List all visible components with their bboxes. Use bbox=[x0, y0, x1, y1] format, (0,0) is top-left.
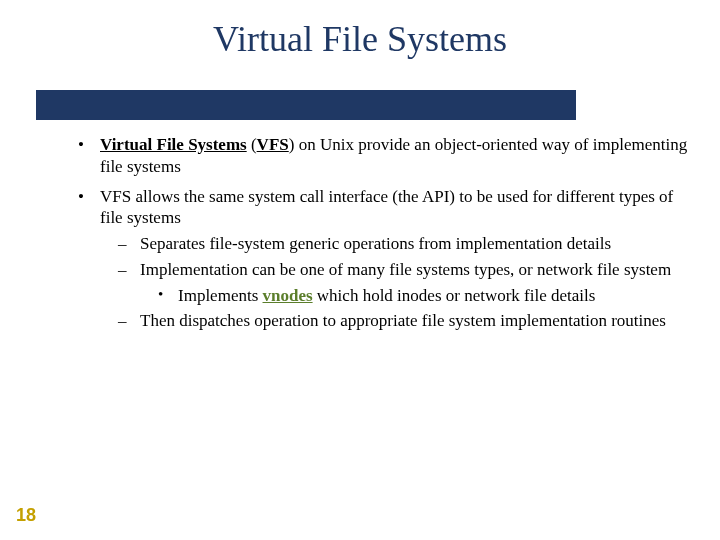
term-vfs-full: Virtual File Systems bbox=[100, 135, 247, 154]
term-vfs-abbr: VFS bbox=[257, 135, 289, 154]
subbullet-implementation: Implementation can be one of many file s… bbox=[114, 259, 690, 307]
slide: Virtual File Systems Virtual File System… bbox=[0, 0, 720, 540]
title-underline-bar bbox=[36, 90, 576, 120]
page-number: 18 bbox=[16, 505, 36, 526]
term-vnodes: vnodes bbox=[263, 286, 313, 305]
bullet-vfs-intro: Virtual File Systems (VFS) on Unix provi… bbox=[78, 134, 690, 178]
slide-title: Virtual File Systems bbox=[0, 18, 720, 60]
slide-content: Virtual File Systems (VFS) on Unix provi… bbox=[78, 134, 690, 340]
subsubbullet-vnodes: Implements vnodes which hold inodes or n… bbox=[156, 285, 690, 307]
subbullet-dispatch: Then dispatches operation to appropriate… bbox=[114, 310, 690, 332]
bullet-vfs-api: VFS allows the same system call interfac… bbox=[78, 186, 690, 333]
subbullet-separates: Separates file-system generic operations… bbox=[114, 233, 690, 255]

-=-=-

DIRECTIONS FOR THIS TASK: Now copy each line of the entries that mentions "vnodes".

RESULT OF THIS EXERCISE:
term-vnodes: vnodes bbox=[263, 286, 313, 305]
subsubbullet-vnodes: Implements vnodes which hold inodes or n… bbox=[156, 285, 690, 307]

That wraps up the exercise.